Stem cell therapy for erectile dysfunction: a critical review

Abstract

Erectile dysfunction (ED) is a prevailing health problem that seriously impacts quality of life. Current treatment options are less effective for patients having cavernous nerve (CN) injury or diabetes mellitus-related ED. These 2 types of ED are thus the main focus of past and current stem cell (SC) therapy studies. In a total of 16 studies so far, rats were exclusively used as disease models and SCs were mostly derived from bone marrow, adipose tissue, or skeletal muscle. For tracking, SCs were labeled with LacZ, green fluorescent protein, 4',6-diamidino-2-phenylindole, DiI, bromodeoxyuridine, or 5-ethynyl-2-deoxyuridine, some of which might have led to data misinterpretation. SC transplantation was done exclusively by intracavernous (IC) injection, which has been recently shown to have systemic effects. Functional assessment was done exclusively by measuring increases of IC pressure during electrostimulation of CN. Histological assessment usually focused on endothelial, smooth muscle, and CN contents in the penis. In general, favorable outcomes have been obtained in all trials so far, although whether SCs had differentiated into specific cell lineages remains controversial. Recent studies have shown that intracavernously injected SCs rapidly escaped the penis and homed into bone marrow. This could perhaps explain why intracavernously injected SCs had systemic antidiabetic effects and prolonged anti-ED effects. These hypotheses and the differentiation-versus-paracrine debate require further investigation.

FIG. 1.

Penile histology of a normal rat. The cross-section of rat penis was stained with Alexa-488-conjugated phalloidin, which detects smooth muscle (green stain), with Alexa-594-conjugated anti-RECA antibody, which detects endothelium (red stain), and with DAPI, which detects cell nuclei (blue stain). DAPI, 4’,6-diamidino-2-phenylindole; CC, corpus cavernosum; Pha, phalloidin; RECA, rat endothelial cell antigen.

FIG. 2.

Histological changes in the penises of ED rats. Representative images from normal rats and indicated ED models illustrate ED-associated changes in smooth muscle (left column), endothelium (middle column), and nNOS-positive nerves (right column). Quantification of these changes in 9 rats in each group of rats was done as described in our previous studies, and the results are shown at the bottom. For smooth muscle and endothelium, the unit on the Y-axis is number of pixels/high-power field (HPF). For nNOS, the unit is number/HPF, where “number” refers to the red dots seen in the images. Note that all tissue sections were costained with DAPI for the visualization of cell nuclei (blue). ED, erectile dysfunction; nNOS, neuronal nitric oxide synthase.

FIG. 3.

A schematic representation of the experimental procedures of a typical preclinical stem cell therapy for ED. The donor rat and recipient rat can be the same (autologous) or different (allogeneic).
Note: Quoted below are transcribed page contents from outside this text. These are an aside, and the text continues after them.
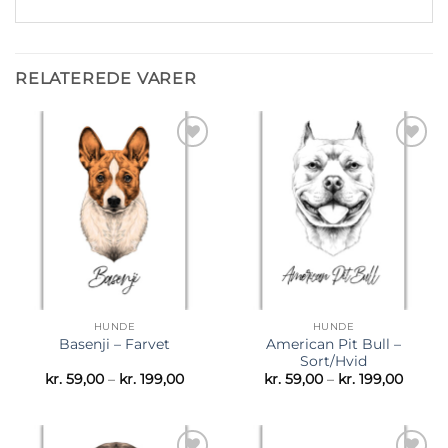
RELATEREDE VARER
Tilføj til
Tilføj til
ønskeliste
ønskeliste
HUNDE
HUNDE
American Pit Bull –
Basenji – Farvet
Sort/Hvid
Prisinterval:
Prisint
kr.
59,00
–
kr.
199,00
kr.
59,00
–
kr.
199,00
kr. 59,00
kr. 59,
til
til
kr. 199,00
kr. 199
The isolation and cultivation of SCs vary from one type to another. Modification and sorting of SCs are desired by some researchers, although a higher benefit versus risk ratio has not been demonstrated. Labeling of SCs, which is unnecessary if from a GFP donor rat, usually incorporates a chemical agent that can be later detected by color or fluorescence. Transplantation of the labeled SCs has so far been conducted universally by IC injection, as indicated with the cross-sectional view of the penis of an animal whose erectile function has been compromised by various means, for example, CN injury and streptozotocin injection. Weeks or months after SC transplantation, the animals are tested for erectile function, usually by measurement of increases in intracavernous pressure (ICP) during electrostimulation of CN. The animals are then sacrificed for histological assessment of corpus cavernosum and identification of the injected SCs. SCs, stem cells; GFP, green fluorescence protein; IC, intracavernous; CN, cavernous nerve.